Why We Need National Testing


Dear Deb,

You make some good points about the distinction between norm-referenced tests and criterion-referenced tests, but I disagree with your characterization of the latter.

The problem with norm-referenced tests, I think, is that you really never show much progress. If it is a test of fourth grade, half the children will be above the norm, and half are supposed to be below. It may be useful to know what the norm is, but it is misleading. I recall that for many years, the New York City Board of Education reported norm-referenced scores, and the newspaper headlines would scream that half the students in a given grade were “below grade level.” Since the norm was established to be sure that half were “below grade level,” such a result was predictable. And the public and news media never understood that the test was designed to get that result.

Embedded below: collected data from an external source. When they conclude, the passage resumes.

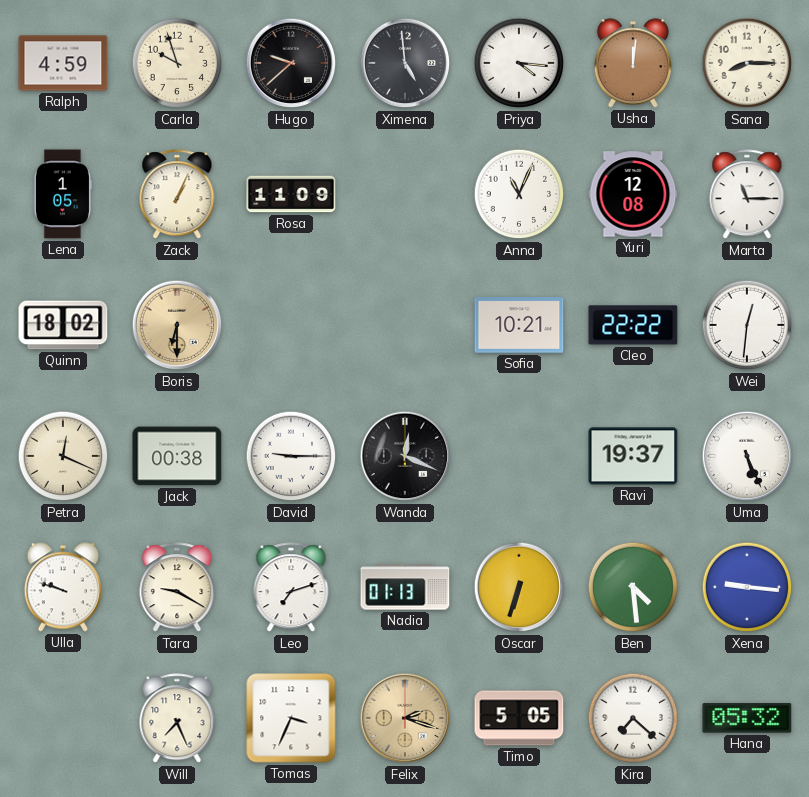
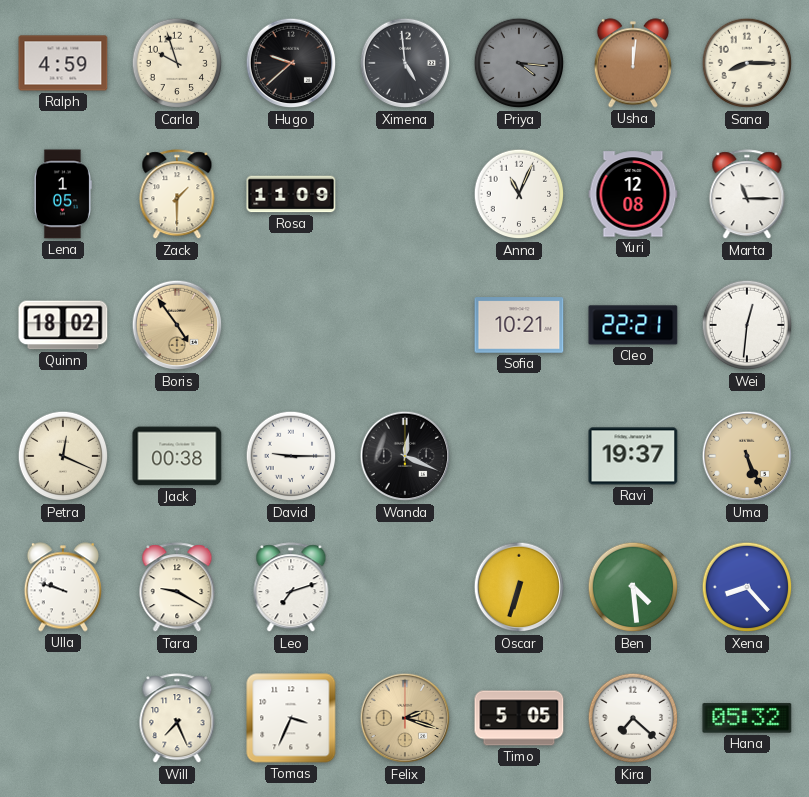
Priya dial: white -> grey
Zack: 1:04 -> 1:30
Boris: 6:30 -> 4:54
Cleo: 22:22 -> 22:21
Uma dial: white -> champagne
Nadia: 01:13 -> none
Xena: 9:16 -> 8:23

The promise of criterion-referenced tests is that the test-makers presumably determine in advance that students “ought” to know certain things and be able to do certain operations in a given grade. I hope I am not doing a terrible injustice to the field of psychometrics by my explanation, but I suggest that a good criterion-referenced test would be akin to a test to get a driver’s license, whether it is a written test or a performance test. The applicant must get a certain score on the test or they don’t get a driver’s license; the scores are criterion-referenced, not norm-referenced. It is possible that everyone might get a driver’s license, if all the applicants know and can do whatever is expected by the people who made up the test of state laws and driving operations. And it is equally possible that everyone might fail the test. If we want safe roads and qualified drivers getting licenses, then we should want a criterion-referenced test, not one that is norm-referenced.

Think of the same question in terms of a test of what people weigh. If everyone is grossly overweight, then the “norm” is to be overweight. But if health experts set a certain range of desirable weight for, say, a woman of 40 who is 5’6”, then that is the optimum weight, regardless of what the norm is.

You describe these determinations about what students should know and be able to do as “politically” determined, because they are based on expert judgment, including the judgment of teachers of students in a particular grade. The NAEP standards are based on expert judgments, and when last I participated as a member of the National Assessment Governing Board, the process of setting standards was managed by the American Institutes of Research in a very professional manner.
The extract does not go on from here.